In the case of immigration, however, Kraybill believes laws may become more punitive. “At some point,” he continues, “our resisting that law becomes a prophetic witness on the order of Acts 5:28-32, in which the apostles say, ‘We must obey God rather than any human authority.’ In unusual circumstances, we too need to do that.”
John D. Roth, professor of history at Goshen (Ind.) College and director of the Mennonite Historical Library, shares perspectives on the issue of breaking the law from Mennonite history.
“At the beginning of the movement in the 1500s, Anabaptists were accused of being terrorists whose refusal to follow the law [by not swearing oaths or baptizing infants] undermined all social order,” he says. From then on, Roth explains, Anabaptists have felt a strong need to convince society that they do, in fact, have respect for the law.

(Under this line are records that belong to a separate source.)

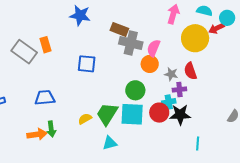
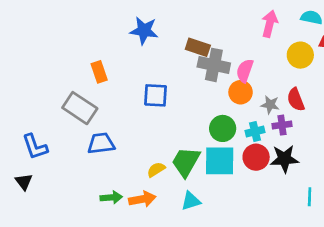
yellow circle: (195, 38) -> (300, 55), size x0.7
gray rectangle: (24, 52) -> (80, 108), moved
cyan cross: (169, 102) -> (255, 132), moved
green arrow: (51, 129) -> (111, 197), moved, turned -84
orange arrow: (37, 134) -> (142, 199), moved

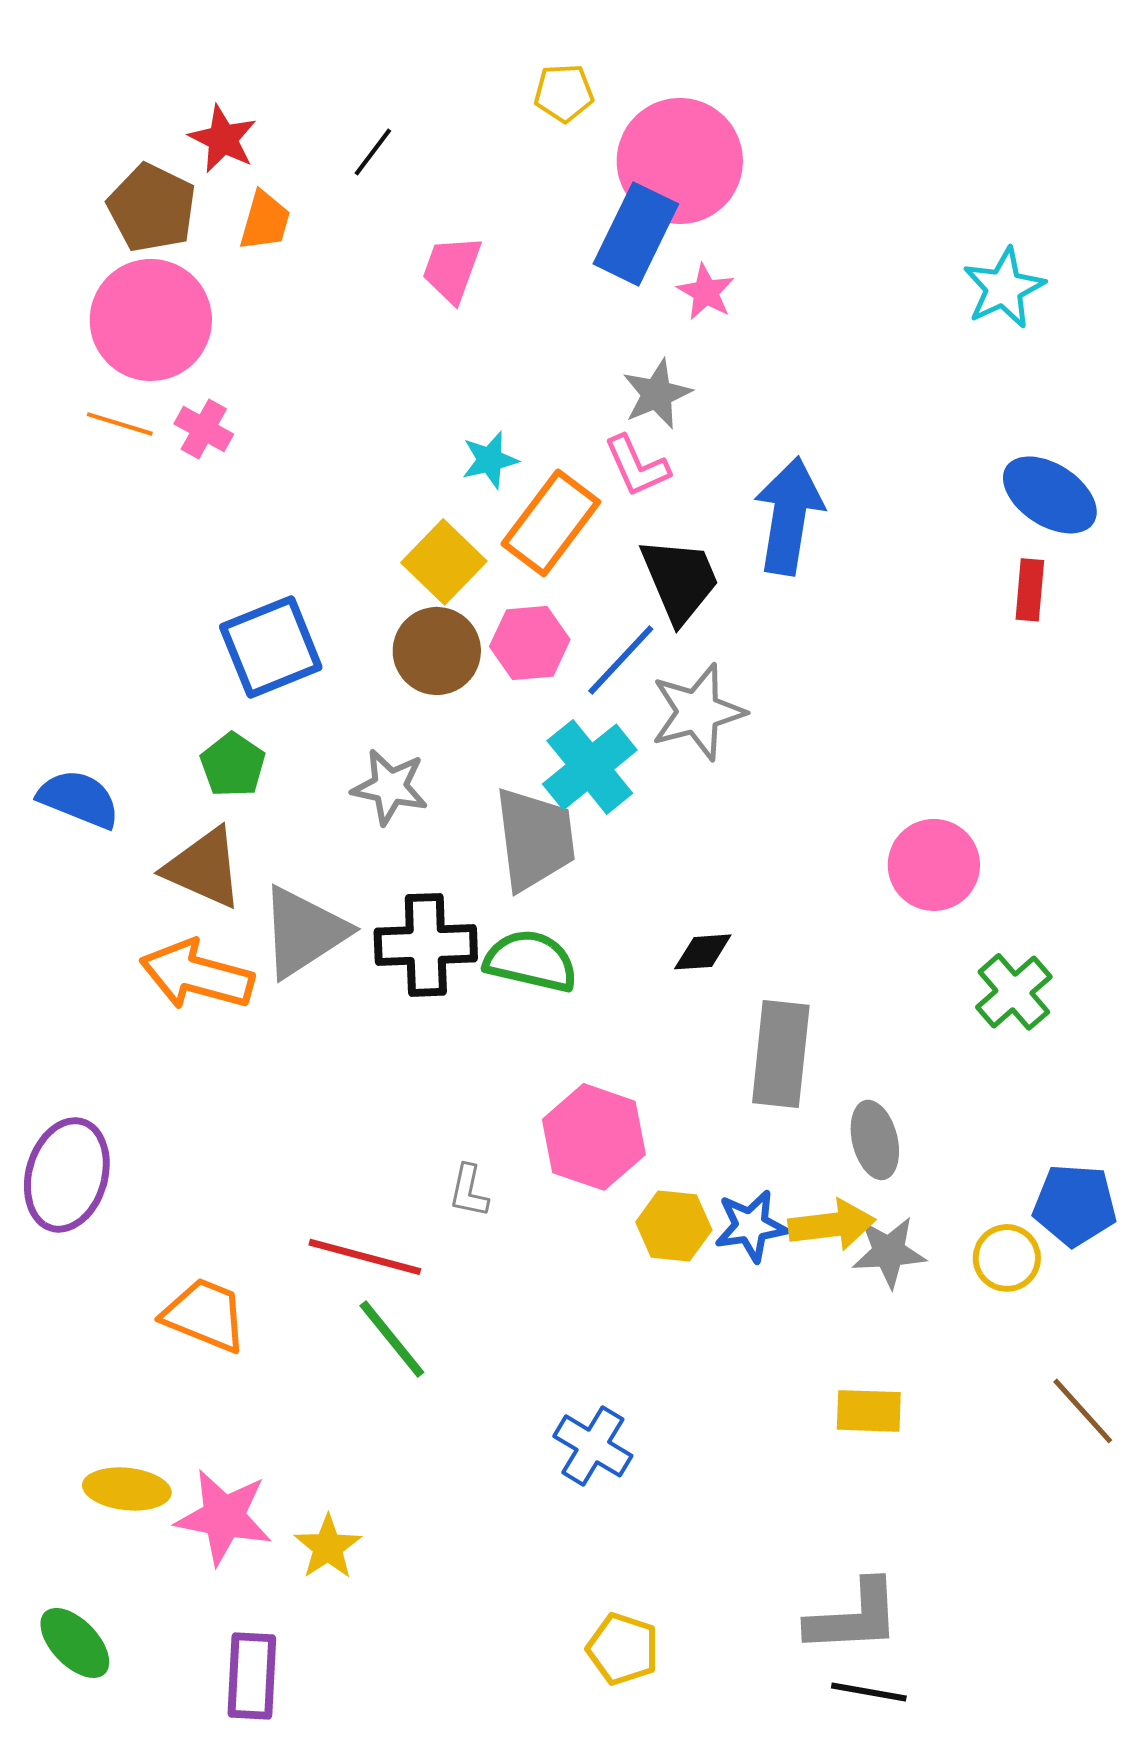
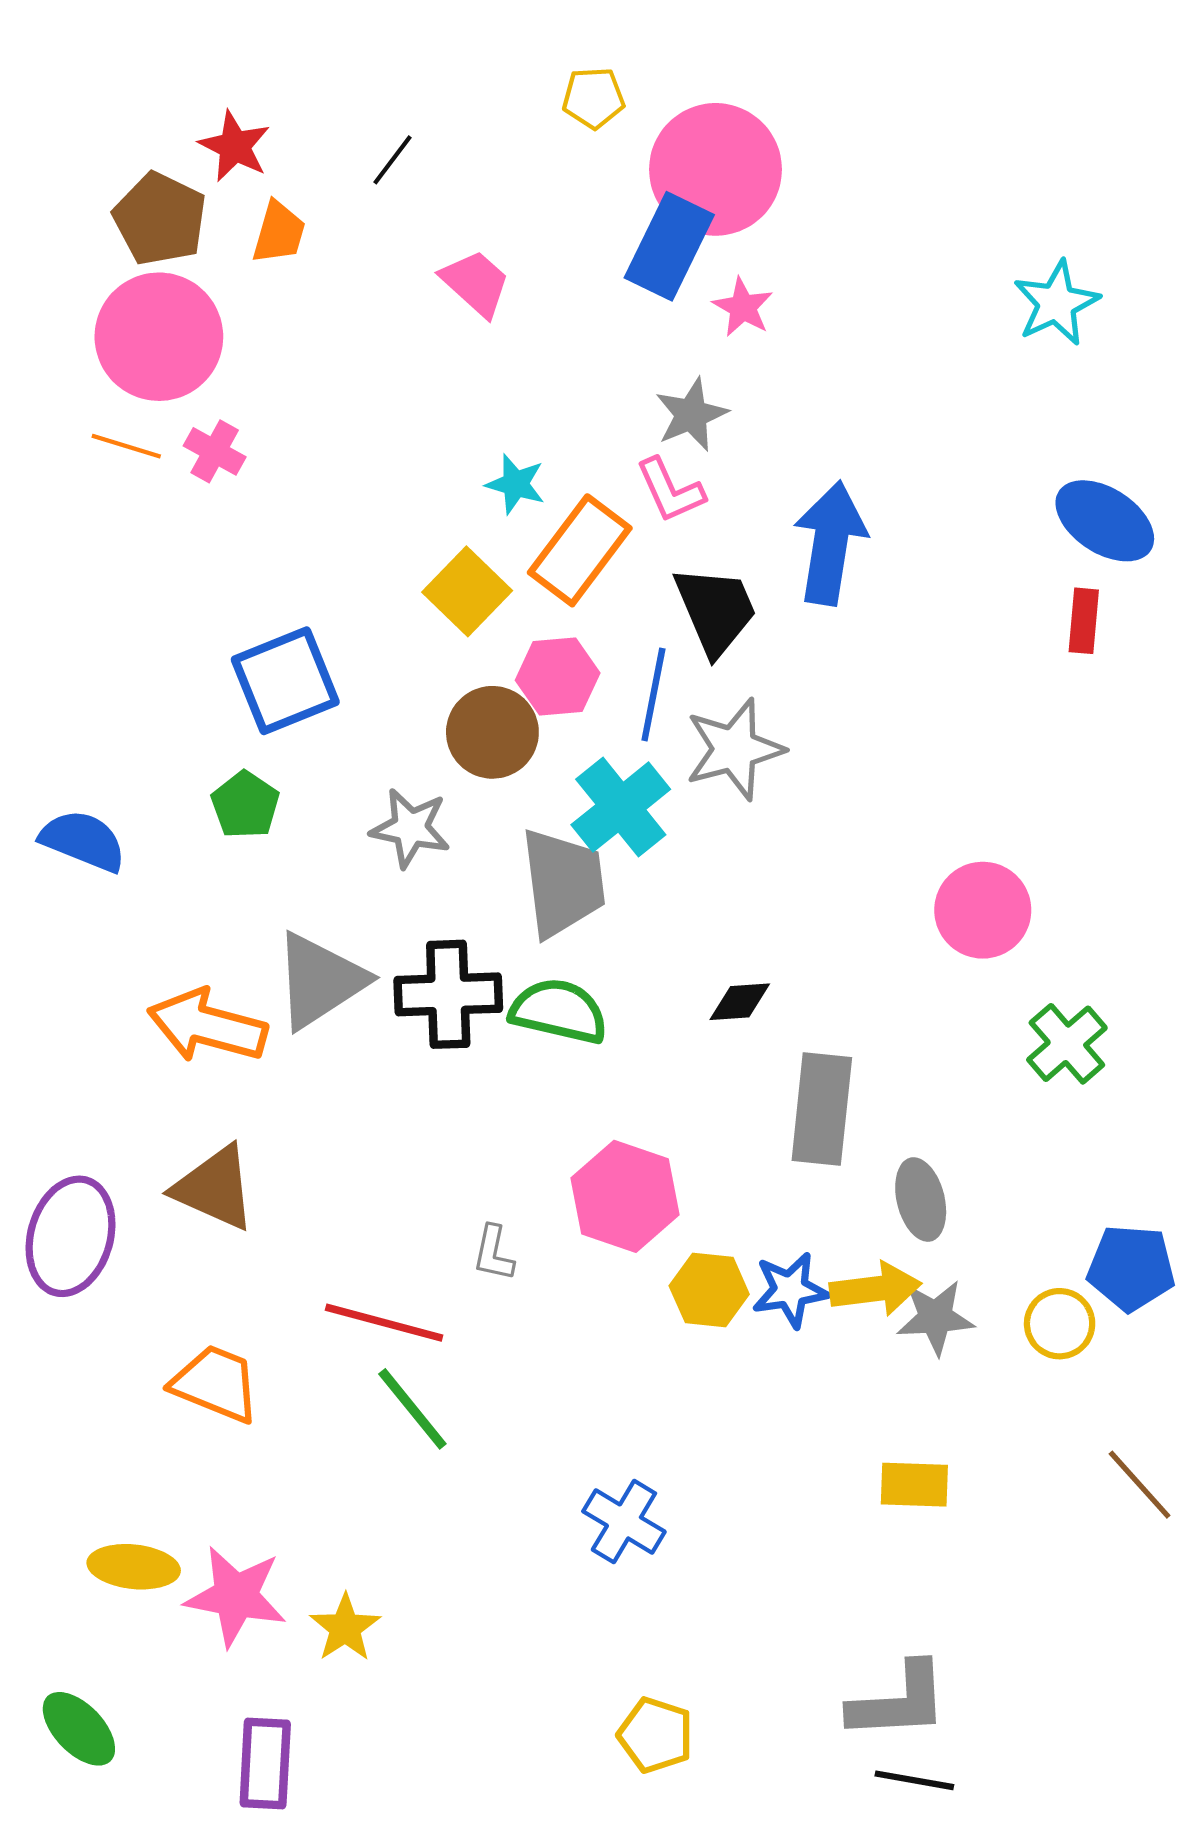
pink trapezoid: (452, 269) -> (476, 283), turned 112
cyan star: (490, 460) -> (516, 484), turned 30
brown circle: (437, 651) -> (492, 732), moved
blue line: (621, 660) -> (653, 694), turned -32
brown triangle: (204, 868) -> (215, 1188), moved

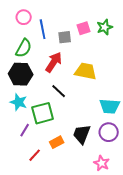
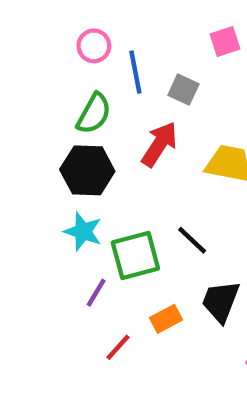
pink square: (84, 28) -> (225, 41), moved
gray square: (65, 37) -> (183, 90), turned 32
black line: (59, 91) -> (192, 240), moved

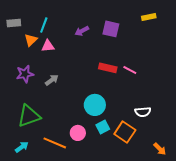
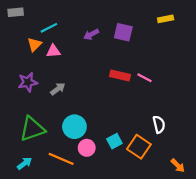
gray rectangle: (14, 23) -> (16, 12), moved
cyan line: (44, 25) -> (49, 28), turned 42
cyan circle: (95, 105) -> (74, 127), moved
white semicircle: (143, 112) -> (159, 124), turned -98

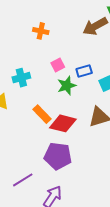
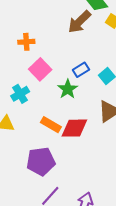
pink square: (58, 65) -> (40, 69), moved, size x1.5
purple pentagon: (58, 156) -> (41, 161), moved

“At the same time, Anabaptists have maintained a strong tradition of continuing to be willing to break the law of the land in order to uphold principles of faith,” he says. “The fundamental principal that Christians—in discernment with each other and the church—may at times violate or publicly disobey a law as a matter of Christian conscience is a well-established pattern in the Anabaptist tradition.”
Kraybill continues to reflect, “It would be nice if [people who are undocumented] could have come here by legal means. That is the preferred way. But the waiting list is too long for following the legal process to be of any benefit. Their children would grow up hungry. And, however they got here, they’re here. They’re in our neighborhoods and churches, and they need work and food.”
Shalom Mennonite Fellowship in Tucson, Ariz., wrestled with these questions in the 1980s as undocumented people fled to the area during the wars in Central America and were denied refugee status by the U.S. government.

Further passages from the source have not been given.